Es así como la vivencia y la reminiscencia, más allá de sus equivalencias semánticas, reivindican que lo primero remite al mantenimiento de sus sentimientos infantiles, mientras que lo segundo se inscribe en el recuerdo impreciso pero imborrable de imágenes pretéritas que se convierten en siluetas de animales, datos florales y de formas ornamentales que decoran las formas corporales de su pueblo. Podría pensarse de una “memoria antropológica” que intenta conjugar una constelación de datos visuales aborígenes que se proyectan con vocación de prolongación contemporánea. Sin duda, estamos en presencia de una especie de tránsito optimista, razón por la cual se plantean estéticamente imágenes que se alejan de lo celebratorio y de lo festivo pero igualmente alejadas de denuncias explícitas y más bien cercanas a efervescencias que se enriquecen en un sosiego espiritual y de una secuencia ritual.
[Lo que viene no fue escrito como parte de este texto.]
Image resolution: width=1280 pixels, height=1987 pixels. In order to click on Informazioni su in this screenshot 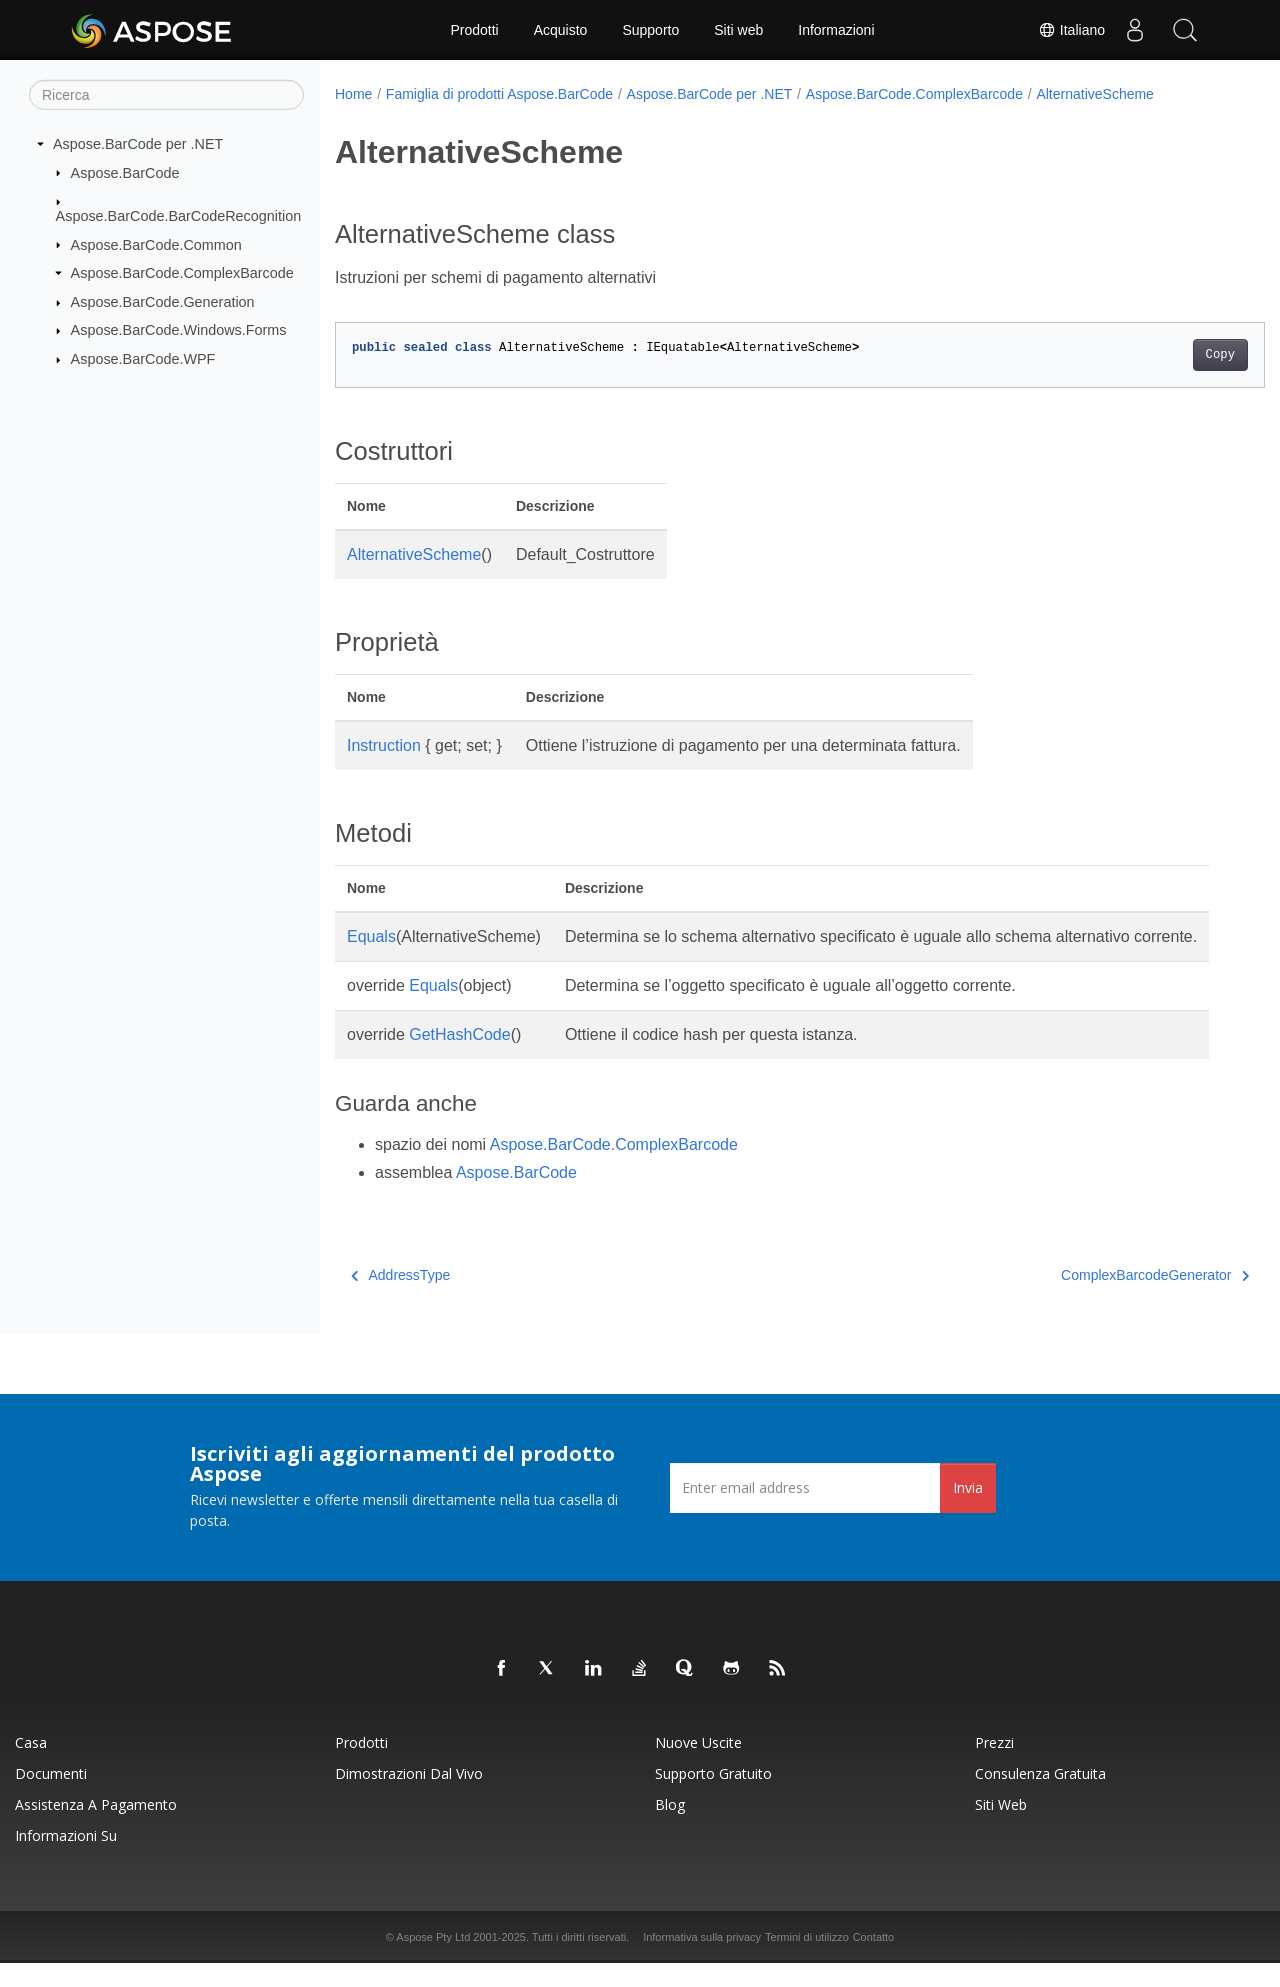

Incluso podría admitirse un armónico y orgánico maridaje entre lo ornamental de los módulos formales y el hedonismo de un repertorio de apariencia lúdica. En efecto, en sus obras, aunque sus elementos morfológicos aluden a referencias reconciliables, ellas también le despejan el camino a datos de raíz intuitiva y fantasiosa. En este sentido, la sorpresa de sus realizaciones es que la presencia reconocible de algunos de sus módulos se libera de tal prefiguración para estimular asociaciones abiertas y abstractas. En medio de estos resultados, no sobran los asuntos bucólicos, las alusiones a ríos y los detalles de la selva, todo lo cual se materializa y se matiza a través de una memoria que asimila las nuevas circunstancias de una realidad inédita. En medio de estos registros se asoman las sensibilidades geométricas que igualmente tuvieron presente en sus ancestros. Igualmente, el espíritu selvático insurge sin esconder los juicios contra la contaminación y el espíritu invasionista. El mensaje de fondo transpira como criterio de exhortación: si se muere la selva, se muere también su entorno con la inevitable amenaza de nuestra propia existencia. La selva palpita y vitaliza todo lo que ella rodea, y esta línea de resonancia se convierte en uno de los factores que incentivan el espíritu de nuestro artista.

Adicionalmente, se nos viene a la mente la sensación de un apogeo entre lo primordial y lo primitivo que se combina con lo telúrico y lo ancestral para darle espacio a la simbiosis de un vitalismo simbólico. Por todas partes brota de esta obra una especie de regreso a lo arquetípico y a lo primigenio como fuentes que pretenden recuperarse y proyectarse. Pero lo más interesante de este entretejido juego de significados es la vehemente subyacencia de una idea: la condición natural del ser humano se identifica con la vocación natural del ser humano, y esto conforma una relación consustancial porque no puede haber una cosa sin la otra; o dicho de otra manera: cada una es la condición de posibilidad de la otra.